Mit all diesen Namen im Kopf warte ich nun schon ein bisschen länger auf diesen einen Torjäger – den Mann, der Netze rauschen und Torhüter zittern lässt. Mit Junior Torunarigha schien der Mann kurzzeitig gefunden, bis er ausgerechnet nach Polen transferiert wurde, um dort in gerade einmal 167 Spielminuten das Treffen einzustellen. Scheiß Kohle, Scheiß Transfer!
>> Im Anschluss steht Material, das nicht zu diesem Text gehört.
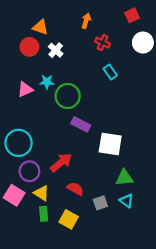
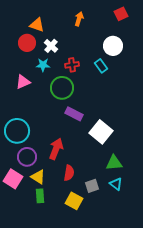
red cross: (103, 43) -> (72, 65), moved, turned -32
white circle: (143, 43) -> (113, 46), moved
cyan star: (47, 82) -> (43, 65), moved
white square: (110, 144) -> (101, 132), turned 30
red arrow: (61, 163) -> (56, 149), turned -30
red semicircle: (75, 189) -> (69, 173), turned 70
yellow square: (69, 219) -> (74, 201), moved

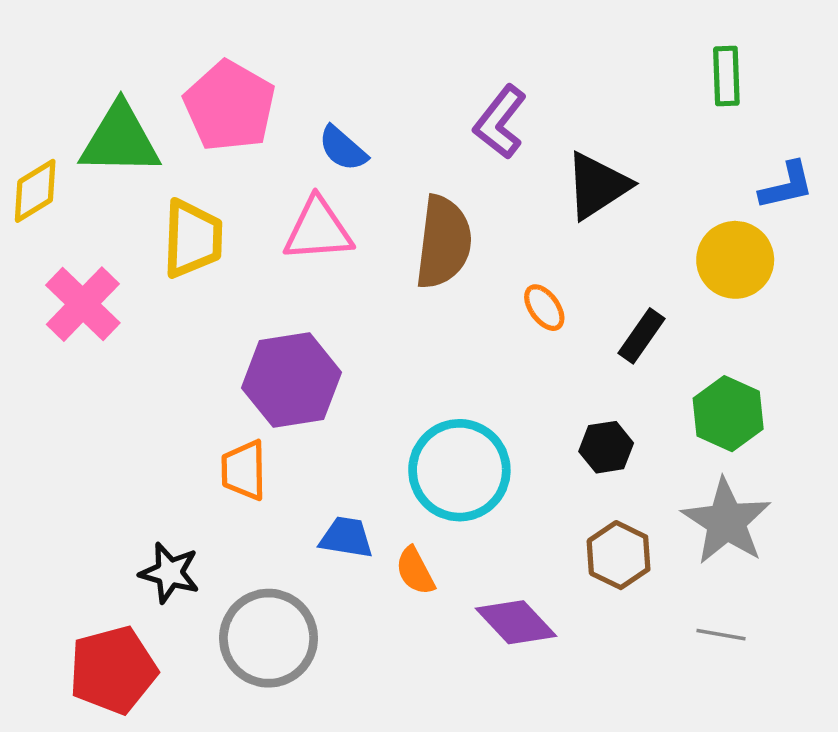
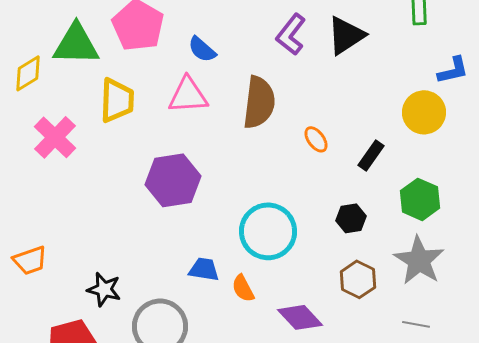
black triangle: (597, 186) -> (346, 35), moved
orange trapezoid: (244, 470) -> (30, 260), moved, turned -108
So wusste ich vor ein paar Wochen nicht so richtig, was ich davon zu halten hatte, als Alemannia einen neuen Stürmer vorstellte, von dem ich natürlich noch nie gehört hatte, weil er aus der zweiten österreichischen Liga kam. Das offizielle Pressefoto anlässlich seiner Vorstellung geriet zur durchwachsenen Präsentation eines neuen Mittelstürmers, der mit einer roten Baseball-Kappe, die er auch noch falsch herum und etwas bemüht auf seinen Kopf platziert hatte, sein neues Trikot präsentierte. Sollte ausgerechnet dieser Mann, in die Fußstapfen all der großen und kleinen Namen treten? Irgendwie hörte ich aus der Ferne Mario Krohm den alten Depeche Mode Song „Walking in my shoes“ singen: „Try walking in my shoes. You´ll stumble in my footsteps!“

Ein einziger Moment änderte schließlich einiges an meiner Einschätzung und es war gar nicht mal so sehr ein Tor, sondern viel mehr eine gigantische Ballannahme im Spiel gegen Rot-Weiß Essen, die mich überzeugte. Dimitry Imbongo Boele (Wer sucht sich seinen Namen schon aus?) stand mit dem Rücken zu seinem Gegenspieler, hielt sich diesen mit beiden Armen vom Leib, nahm das Leder gleichzeitig an, um es klug weiterzuleiten und sich dann in den freien Raum zu verabschieden – eine Aktion, die hängenblieb. Dass er den Ball ausgerechnet auch noch dahin serviert bekam und entschieden ihn ins Tor bugsierte, war die Kirsche auf der Torte, die ich aber gar nicht mehr gebraucht hätte (auch wenn sie süß schmeckte). Denn irgendwie reichte schon die Ballannahme, die etwas in mir auslöste – ein bisschen Hoffnung in Zeiten, in den die Wirklichkeit „Liga Vier“ heißt.

Kurz dachte ich an Erik, wie er meterweit über den Platz grätscht, an Mario Krohm wie er zwei Verteidiger wegwuchtet, an Benny Auer wie er vor seinem Gegenspieler am Ball ist, obwohl das physikalisch doch gar nicht möglich scheint. Sollte Alemannia vielleicht tatsächlich wieder mal einen Mittelstürmer gefunden zu haben? Trifft er heute, wäre es sein drittes Spiel hintereinander. Starke Serie! Aber was passiert danach? Applaudiert die Kneipe danach oder schweigt sie wieder? Come on, Imbongo!